The Oakhill palace was built in 1910 as a residence for Prince Wilhelm. Since 1926, it has housed the Italian Embassy in Stockholm.
However, the story of Oakhill began almost a hundred years earlier when this land plot was leased to the architect Fredrik Blom and he built one of his prefabricated houses here. Later, the house became a summer residence of the British envoy, Admiral Sir Thomas Baker. He called his house on the oak-covered hill Oakhill.
In 1907, Prince Wilhelm acquired the area and most of the houses were demolished. He commissioned architect Ferdinand Boberg to design a large palace. Boberg created an impressive building with a fabulous view of Ryssviken, Saltsjön and Waldemarsudde. The palace was a wedding gift to the Russian princess Maria Pavlovna from the princess' foster mother, the Grand Duchess Sergius, Elisabeth of Hesse. The construction costs of SEK 700,000 were taken over by the Russian tsar family. In 1908 Prince Wilhelm and Maria Pavlovna got married and in 1910 they moved into their lovely new home.
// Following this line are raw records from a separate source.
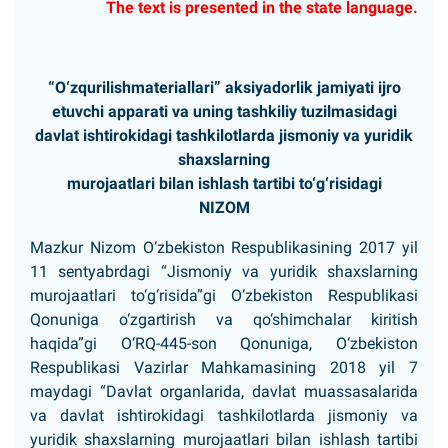
The text is presented in the state language.
“O‘zqurilishmateriallari” aksiyadorlik jamiyati ijro
etuvchi apparati va uning tashkiliy tuzilmasidagi
davlat ishtirokidagi tashkilotlarda jismoniy va yuridik
shaxslarning
murojaatlari bilan ishlash tartibi to‘g‘risidagi
NIZOM
Mazkur Nizom O‘zbekiston Respublikasining 2017 yil
11 sentyabrdagi “Jismoniy va yuridik shaxslarning
murojaatlari to‘g‘risida”gi O‘zbekiston Respublikasi
Qonuniga o‘zgartirish va qo‘shimchalar kiritish
haqida”gi O‘RQ-445-son Qonuniga, O‘zbekiston
Respublikasi Vazirlar Mahkamasining 2018 yil 7
maydagi “Davlat organlarida, davlat muassasalarida
va davlat ishtirokidagi tashkilotlarda jismoniy va
yuridik shaxslarning murojaatlari bilan ishlash tartibi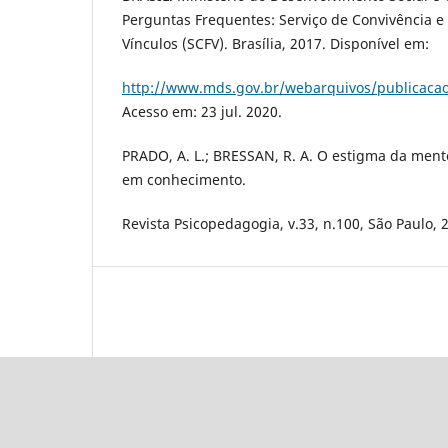
Perguntas Frequentes: Serviço de Convivência e
Vínculos (SCFV). Brasília, 2017. Disponível em:
http://www.mds.gov.br/webarquivos/publicacao
Acesso em: 23 jul. 2020.
PRADO, A. L.; BRESSAN, R. A. O estigma da men
em conhecimento.
Revista Psicopedagogia, v.33, n.100, São Paulo, 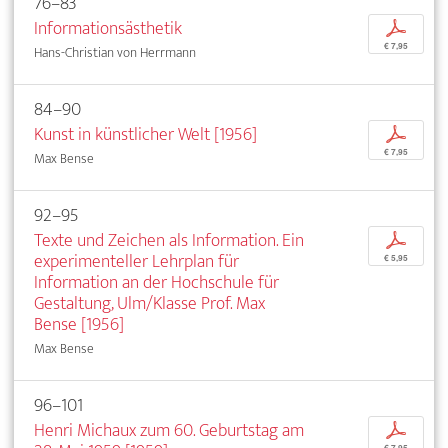
76–83
Informationsästhetik
p
€ 7,95
Hans-Christian von Herrmann
84–90
Kunst in künstlicher Welt [1956]
p
€ 7,95
Max Bense
92–95
Texte und Zeichen als Information. Ein
p
experimenteller Lehrplan für
€ 5,95
Information an der Hochschule für
Gestaltung, Ulm/Klasse Prof. Max
Bense [1956]
Max Bense
96–101
Henri Michaux zum 60. Geburtstag am
p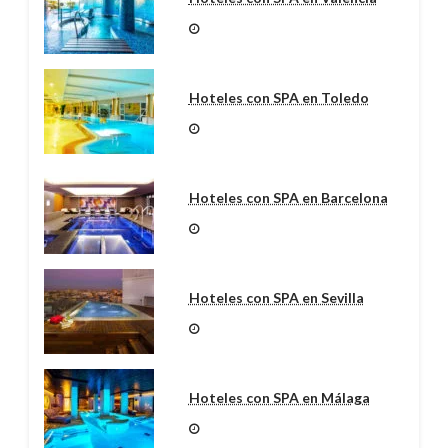
Hoteles con SPA en Toledo
Hoteles con SPA en Barcelona
Hoteles con SPA en Sevilla
Hoteles con SPA en Málaga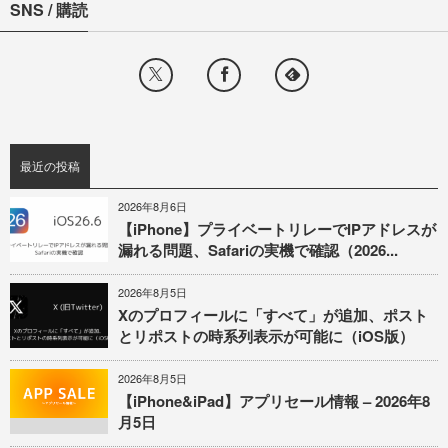
SNS / 購読
最近の投稿
2026年8月6日
【iPhone】プライベートリレーでIPアドレスが
漏れる問題、Safariの実機で確認（2026...
2026年8月5日
Xのプロフィールに「すべて」が追加、ポスト
とリポストの時系列表示が可能に（iOS版）
2026年8月5日
【iPhone&iPad】アプリセール情報 – 2026年8
月5日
The marriage did not last long. Maria felt that she had married beneath herself and this caused problems between the couple. In 1914 they divorced, Maria returned to Russia and the palace passed into the possession of their son Lennart Bernadotte. For a long time the palace was empty and in the mid-1920s was hired out to the American envoy Ira Nelson Morris. In 1926, Lennart Bernadotte sold the property to the Italian state. Since then, the palace has housed the Italian Embassy and the residence of its ambassador.